O processo de registro, iniciado no dia 20 deste mês, foi marcado por anúncios e desistências. Sisi está no poder desde 2013, quando liderou um golpe de Estado contra o presidente islamista Mohammed Mursi, que venceu a primeira eleição presidencial livre no país em seis décadas após a queda do ditador Hosni Mubarak na Primavera Árabe, dois anos antes. Em 2014, ele deixou o Exército e foi eleito presidente.
No início de janeiro, o ex-premier Ahmed Shafiq, visto como uma das maiores ameaças à reeleição de Sisi, foi deportado dos Emirados Árabes Unidos após declarar sua intenção de participar das eleições, e abandonou a candidatura depois de ser mantido incomunicável por 24 horas alegando não ser “a pessoa ideal para comandar o governo”. O coronel Ahmed Konsowa também foi detido após declarar sua candidatura, e recebeu uma sentença de seis anos de prisão de um tribunal militar.
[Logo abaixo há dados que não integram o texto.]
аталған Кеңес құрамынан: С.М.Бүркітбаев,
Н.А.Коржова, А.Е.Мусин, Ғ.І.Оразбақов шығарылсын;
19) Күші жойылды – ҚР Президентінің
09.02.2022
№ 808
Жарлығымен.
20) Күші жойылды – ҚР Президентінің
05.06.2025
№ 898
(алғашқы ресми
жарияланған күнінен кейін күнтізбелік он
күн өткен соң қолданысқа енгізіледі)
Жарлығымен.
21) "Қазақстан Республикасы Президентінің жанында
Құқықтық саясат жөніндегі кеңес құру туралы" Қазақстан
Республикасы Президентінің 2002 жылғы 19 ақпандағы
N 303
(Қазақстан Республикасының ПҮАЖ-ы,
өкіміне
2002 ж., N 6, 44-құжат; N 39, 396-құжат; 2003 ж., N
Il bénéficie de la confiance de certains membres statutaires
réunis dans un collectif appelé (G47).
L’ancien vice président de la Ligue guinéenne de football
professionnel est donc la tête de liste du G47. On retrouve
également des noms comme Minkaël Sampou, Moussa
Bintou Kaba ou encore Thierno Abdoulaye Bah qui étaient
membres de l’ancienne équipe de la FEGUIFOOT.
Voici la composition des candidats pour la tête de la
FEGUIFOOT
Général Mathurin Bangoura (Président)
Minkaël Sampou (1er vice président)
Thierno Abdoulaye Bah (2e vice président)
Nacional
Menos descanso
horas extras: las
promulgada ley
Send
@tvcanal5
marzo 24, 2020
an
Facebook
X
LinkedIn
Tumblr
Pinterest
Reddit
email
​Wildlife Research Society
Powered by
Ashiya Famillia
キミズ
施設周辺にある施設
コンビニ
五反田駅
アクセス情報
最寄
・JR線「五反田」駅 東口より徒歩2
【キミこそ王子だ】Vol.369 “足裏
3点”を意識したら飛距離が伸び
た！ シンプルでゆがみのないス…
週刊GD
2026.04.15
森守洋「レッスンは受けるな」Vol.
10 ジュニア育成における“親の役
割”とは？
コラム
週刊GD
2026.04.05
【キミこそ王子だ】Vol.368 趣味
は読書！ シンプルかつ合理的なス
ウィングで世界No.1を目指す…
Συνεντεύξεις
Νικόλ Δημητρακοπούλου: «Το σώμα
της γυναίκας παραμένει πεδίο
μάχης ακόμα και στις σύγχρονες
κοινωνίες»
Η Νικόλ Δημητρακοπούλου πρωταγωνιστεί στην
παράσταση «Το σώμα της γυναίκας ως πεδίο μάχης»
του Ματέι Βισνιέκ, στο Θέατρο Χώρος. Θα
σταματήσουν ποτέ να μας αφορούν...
Segundo seu advogado, a acusação foi de expressar “opiniões políticas contrárias aos requerimentos da ordem pública”.
Na semana passada, o ex-chefe do Estado-Maior Sami Anan, que se apresentara como possível candidato, foi preso sob acusação de violar leis eleitorais e incitação contra as Forças Armadas. No sábado, Hisham Genena, que seria vice de Anan, foi espancado. Em meio a suspeitas de que se tratasse de uma tentativa de intimidação por parte do governo, o Ministério do Interior afirmou que Genena havia se ferido numa briga de trânsito.
Os episódios ajudaram a dissuadir outros nomes que também esperavam concorrer. Após o espancamento de Genena, nomes como o advogado Khaled Ali e Mohammed Anwar Sadat, sobrinho do presidente Anwar Sadat (assassinado em 1981), retiraram as candidaturas, citando intimidações e ameaças, e se uniram num apelo ao boicote às eleições. A campanha teve apoio de Anan e do líder islamista Abdel Moneim Abol Foutoh, candidato em 2012.
“As políticas do governo estão abrindo caminho para uma extensão dos limites dos mandatos presidenciais e estão removendo qualquer chance de uma transferência pacífica de poder”, afirmou o grupo — que pretende realizar uma marcha até o palácio presidencial para discutir a possibilidade de uma transição democrática — em comunicado.
O governo, porém, nega qualquer envolvimento nas desistências eleitorais.
— O presidente não pode ser responsabilizado pela relutância do políticos em participar efetivamente da política — afirmou o porta-voz da campanha de Sisi, Mohammed Abu Shaqah.
Líder do tradicional partido Wafd, El-Sayyid el-Badawi foi outro nome que apresentou sua candidatura. No entanto, o partido voltou atrás, preferindo apoiar a reeleição de Sisi. Mas, de acordo com a imprensa internacional, o Wafd — ao contrário dos outros partidos — teria sido pressionado por figuras leais ao presidente a apresentar um candidato, numa tentativa de emprestar credibilidade às eleições e evitar que o marechal se apresentasse como o único candidato.
— O círculo próximo a Sisi tem tentado encontrar uma maneira de evitar uma vergonhosa eleição de candidato único — afirmou à AP o analista Hisham Kassem. — Mas, ao fazer isso, arrisca-se a protagonizar uma tragicomédia ainda maior.
Para H.A. Hellyer, do Atlantic Council, mesmo uma candidatura vista com desconfiança é melhor para a imagem internacional do país do que um pleito sem concorrência.
— O governo egípcio não quer que essa eleição seja descrita internacionalmente como um referendo, o que acontecerá se não houver um nome para desafiar Sisi nas cédulas, mesmo que seja alguém como Moussa, que já declarou seu apoio ao presidente diversas vezes — afirmou Hellyer ao “Guardian”. — Não há disputa. Não há qualquer adversário sério na eleição.